Let’s Start with the Facts So Far
Though you’d have to live with an undiscovered, indigenous tribe in Papa New Guinea to not have heard about it, let me share a few facts about the Target breach, as we know them so far.
- On Dec. 18th, 2013, Brian Krebs reports that sources had informed him Target was investigating a potentially big data breach.
- Dec. 19th, Target officially confirms and discloses the first real information about the breach, sharing the following:
- Between Nov. 27 and Dec. 15, unknown attackers breached Target’s network and stole the debit and credit card data of 40 million account holders.
- The stolen data included the card’s magnetic track information (track 1 and track 2 data), which includes the cardholder’s name, card expiration data, and CVV number (but not CVV2 number).
- Target also noted that the breach did NOT affect their online shoppers, which suggests it was not due to a web application vulnerability in their e-commerce site.
- Dec. 20th, Target’s CEO apologizes to customers for the data breach.
- Dec. 27th, Target warns the attackers also stole the PIN information associated with the cards, contrary to their original report. However, the PINs were scrambled with Triple-DES encryption (and probably salted); thus, likely unrecoverable by the attackers.
- Jan. 10th, Target disclosed that the attackers had also stolen 70 million other accounts, unrelated to the cardholder data. These accounts contained a lot of personally identifying information (PII), including names, addresses, phone numbers, and email accounts. Though there is likely customer overlap between the 40 million cardholder records and the 70 million account records, the total account loss jumps to 110 million.

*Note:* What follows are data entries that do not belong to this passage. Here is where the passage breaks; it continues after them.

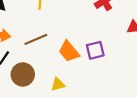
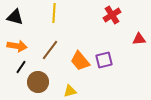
brown line: (36, 39) -> (50, 50), turned -30

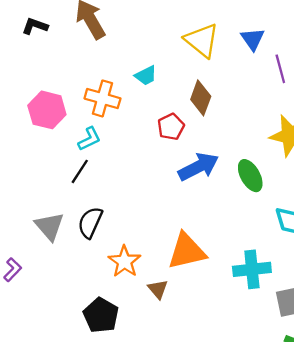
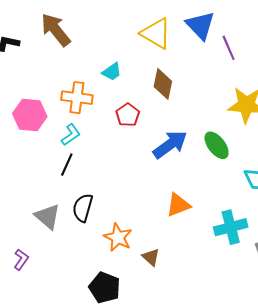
blue triangle: (253, 39) -> (200, 25), size x1.4
red pentagon: (171, 127) -> (128, 115), moved
orange triangle: (187, 251) -> (178, 205), moved, size x0.7

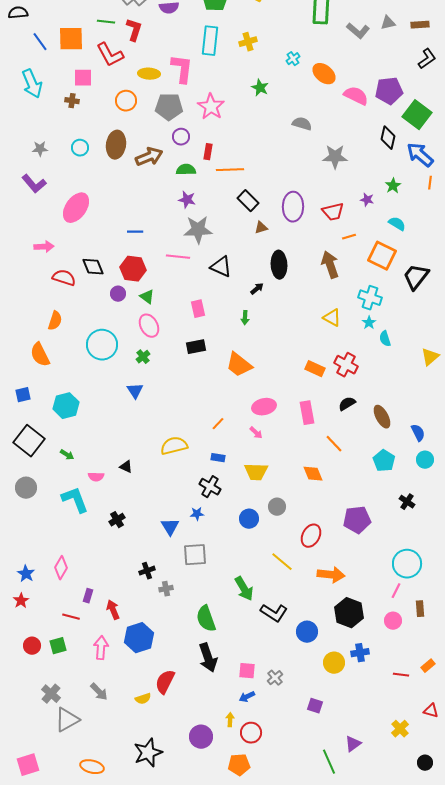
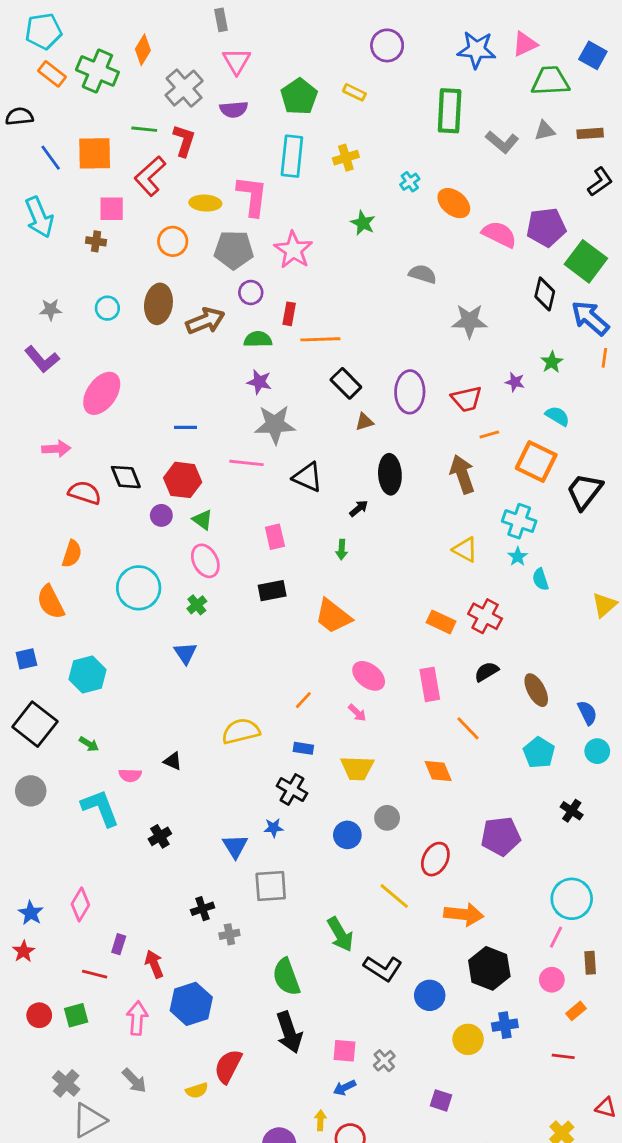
red L-shape: (110, 55) -> (150, 176), turned 76
pink ellipse: (264, 407) -> (369, 676), turned 50
orange rectangle: (428, 666) -> (576, 1011), moved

- Jan. 10th, Krebs also reports that Neiman Marcus and three other unnamed small retailers are also investigating a network infiltration and card data breach. Despite the parallel timeline, this breach seems unrelated so far, though similar.

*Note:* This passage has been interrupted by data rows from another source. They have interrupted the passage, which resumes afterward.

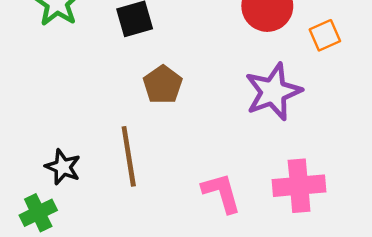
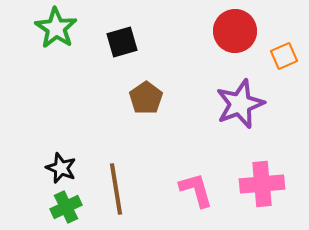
brown line: (129, 156) -> (116, 189), moved
green cross: (38, 213) -> (66, 207), moved

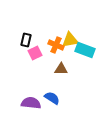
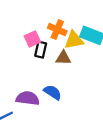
black rectangle: (26, 40) -> (41, 50), moved
yellow triangle: (70, 40) -> (74, 40), moved

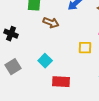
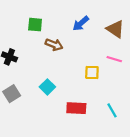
red rectangle: (61, 82) -> (76, 108), moved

- Jan. 13th, we learn the first technical detail about the breach. In a video interview with CNBC, Target’s CEO shares that Point-of-Sale (PoS) malware was found on Target PoS register systems (more likely, it was found on the central servers responsible for processing the register transactions)
- Jan. 15th, Krebs claims that the PoS malware associated with the breach is BlackPoS, a malware variant I talked about early last year.
- Jan. 16th, iSIGHT Partners claim that the Target malware was not directly BlackPoS, rather a derivative variant called Trojan.POSRAM . They call the attack campaign KAPTOXA. The Wall Street Journal also leaks a 16-page report by iSIGHT and the US government, detailing the malware and some “indicators of compromise,” intended for private distribution to big retailers and security companies.
- Jan. 17th, a security research firm called Intercrawler allegedly ties the BlackPoS malware to a 17-year-old hacker from Russia, along with another Russian “bad actor.” However, it’s still unclear if these actors are really associated directly with the Target breach, or just created and sold the malware.
- Jan 20th, Texan authorities arrest two credit card fraudsters that used fraudulent cards allegedly associated with the Target breach, and may (or may not) be associated with the breach.
- Jan 23th, Neiman Marcus finally shares some details about their breach. They say attackers stole 1.1 million credit cards and that the breach occured between July 16 and Oct. 30.
- Jan 23th, FBI warns retailers to expect more PoS system attacks. Be on the lookout for retail cyber attackers.
- Jan 25th, Michaels craft stores also report they suffered from a payment system breach. It’s still unclear whether it’s related to the Target breach.
- Jan 29th, Brian Krebs released a story identifying a popular IT management server product that may have played a role in the target breach.
So now you know all that’s publicly disclosed about the attacks so far. However, I think it’s just as important to recognize what we don’t know about this attack yet.
- We don’t know how attackers got the PoS malware into Target’s network and onto PoS systems (It could be spear phishing, watering hole attacks, web application flaws, or an insider attack).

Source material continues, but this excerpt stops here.